*Try it*.
For every line in the records below that holds "Team", make a copy.

===== Given entries

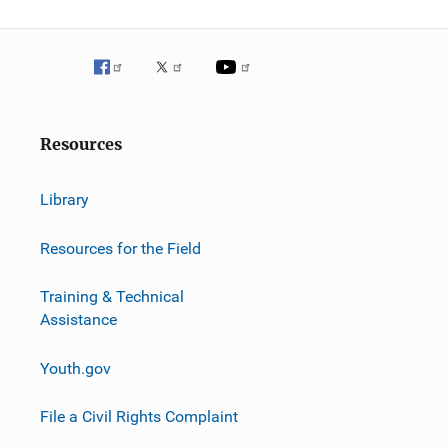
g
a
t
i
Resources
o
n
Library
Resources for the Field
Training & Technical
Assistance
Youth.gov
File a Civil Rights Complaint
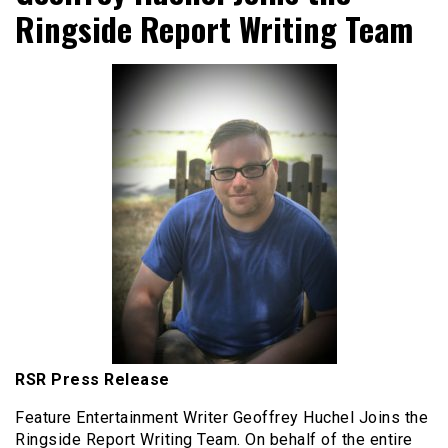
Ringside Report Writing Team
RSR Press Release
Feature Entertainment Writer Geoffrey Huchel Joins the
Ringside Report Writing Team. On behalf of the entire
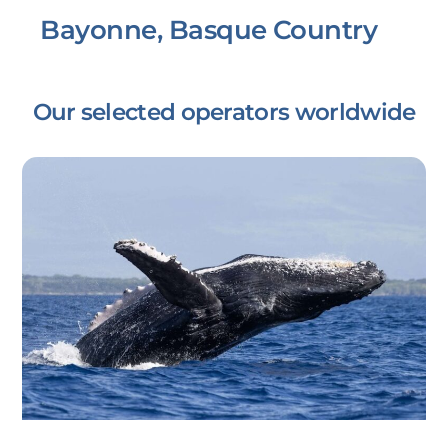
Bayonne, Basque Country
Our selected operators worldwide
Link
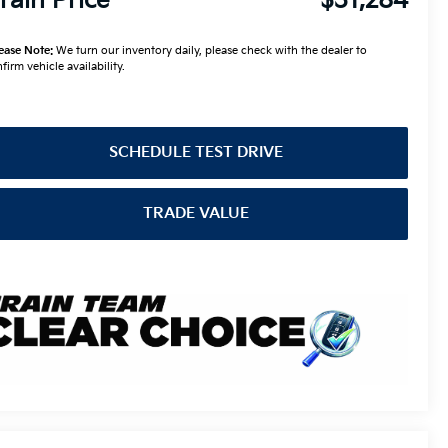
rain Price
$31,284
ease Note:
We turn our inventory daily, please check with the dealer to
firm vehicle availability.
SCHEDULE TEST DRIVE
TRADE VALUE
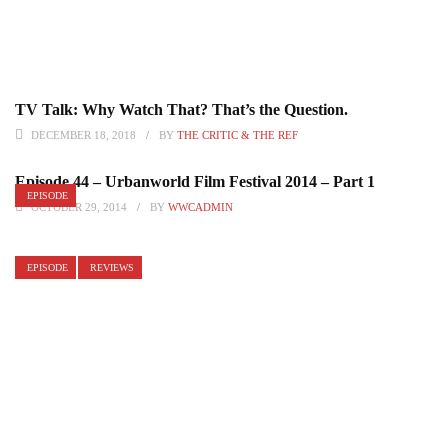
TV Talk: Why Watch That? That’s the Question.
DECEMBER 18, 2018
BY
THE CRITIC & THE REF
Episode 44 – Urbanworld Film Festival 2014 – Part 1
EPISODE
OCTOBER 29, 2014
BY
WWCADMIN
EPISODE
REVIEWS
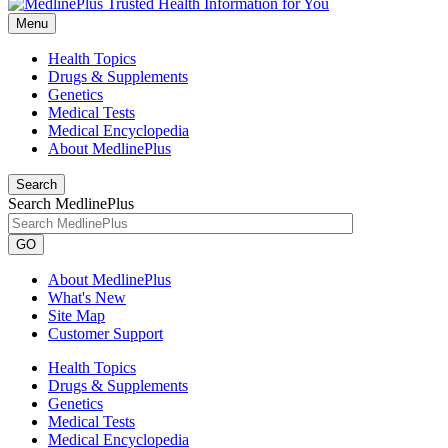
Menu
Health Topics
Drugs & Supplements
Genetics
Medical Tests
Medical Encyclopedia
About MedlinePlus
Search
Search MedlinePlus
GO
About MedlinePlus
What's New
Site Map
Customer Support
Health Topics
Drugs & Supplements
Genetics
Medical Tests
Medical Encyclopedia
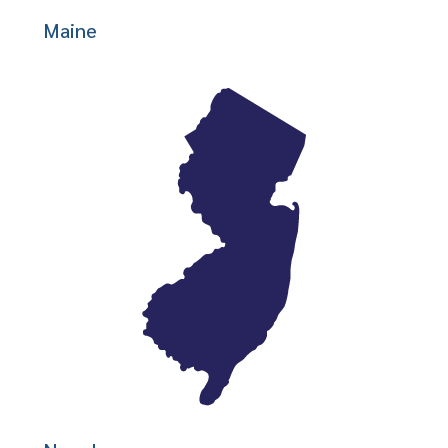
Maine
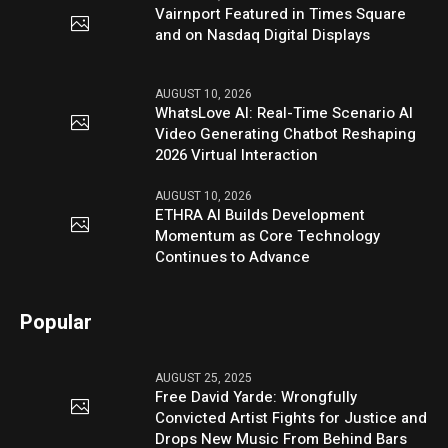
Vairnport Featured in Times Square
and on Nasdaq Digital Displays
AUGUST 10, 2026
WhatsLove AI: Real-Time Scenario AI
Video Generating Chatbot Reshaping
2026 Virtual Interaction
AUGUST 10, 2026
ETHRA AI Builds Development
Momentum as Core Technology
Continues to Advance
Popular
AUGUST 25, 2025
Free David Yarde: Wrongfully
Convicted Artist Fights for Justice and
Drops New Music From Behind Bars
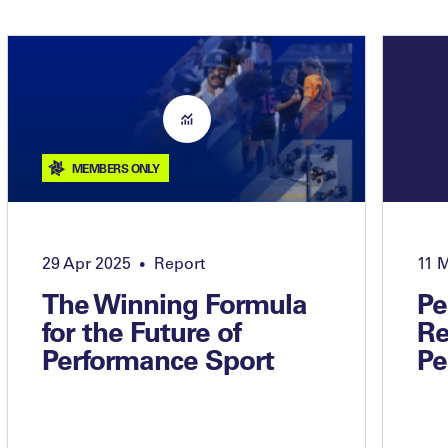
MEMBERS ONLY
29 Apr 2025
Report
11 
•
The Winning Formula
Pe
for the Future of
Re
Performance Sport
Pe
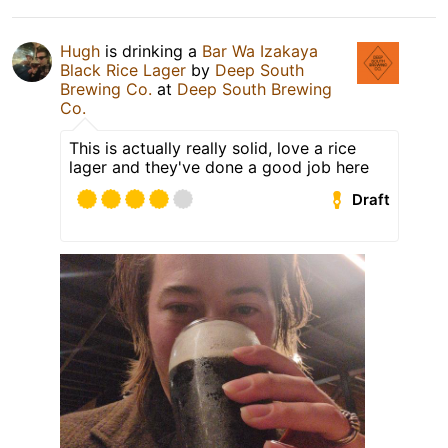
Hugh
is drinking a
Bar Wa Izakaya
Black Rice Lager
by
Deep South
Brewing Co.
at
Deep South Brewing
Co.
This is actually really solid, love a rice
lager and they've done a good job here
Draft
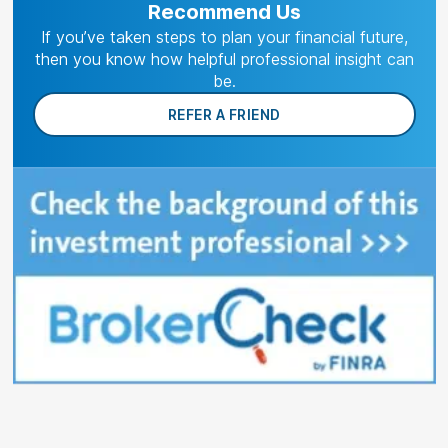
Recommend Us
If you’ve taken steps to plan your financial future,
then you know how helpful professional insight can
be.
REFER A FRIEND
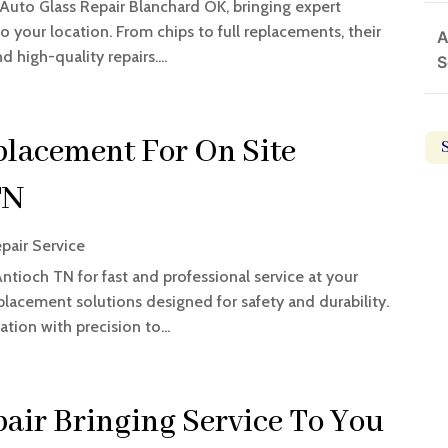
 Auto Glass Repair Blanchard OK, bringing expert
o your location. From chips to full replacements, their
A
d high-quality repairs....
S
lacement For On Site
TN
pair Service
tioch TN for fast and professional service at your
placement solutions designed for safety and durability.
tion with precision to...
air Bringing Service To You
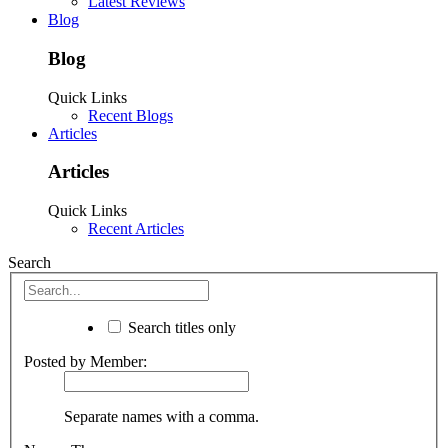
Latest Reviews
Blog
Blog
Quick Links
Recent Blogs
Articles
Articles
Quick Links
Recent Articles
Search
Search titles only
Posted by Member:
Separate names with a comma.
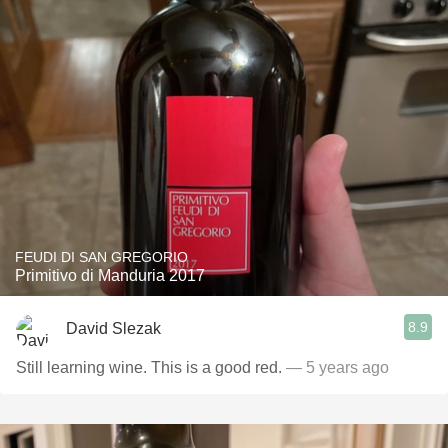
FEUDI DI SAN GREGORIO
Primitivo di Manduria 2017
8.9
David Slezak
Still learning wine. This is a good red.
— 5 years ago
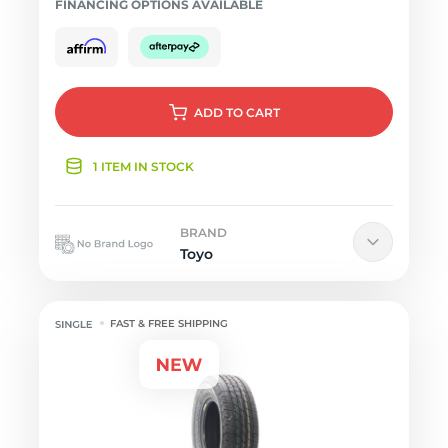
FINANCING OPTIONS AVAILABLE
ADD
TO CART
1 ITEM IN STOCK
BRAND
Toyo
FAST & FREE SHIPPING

==========

*Output for this exercise*.
Ringside Report Writing Team
Ringside Report Writing Team. On behalf of the entire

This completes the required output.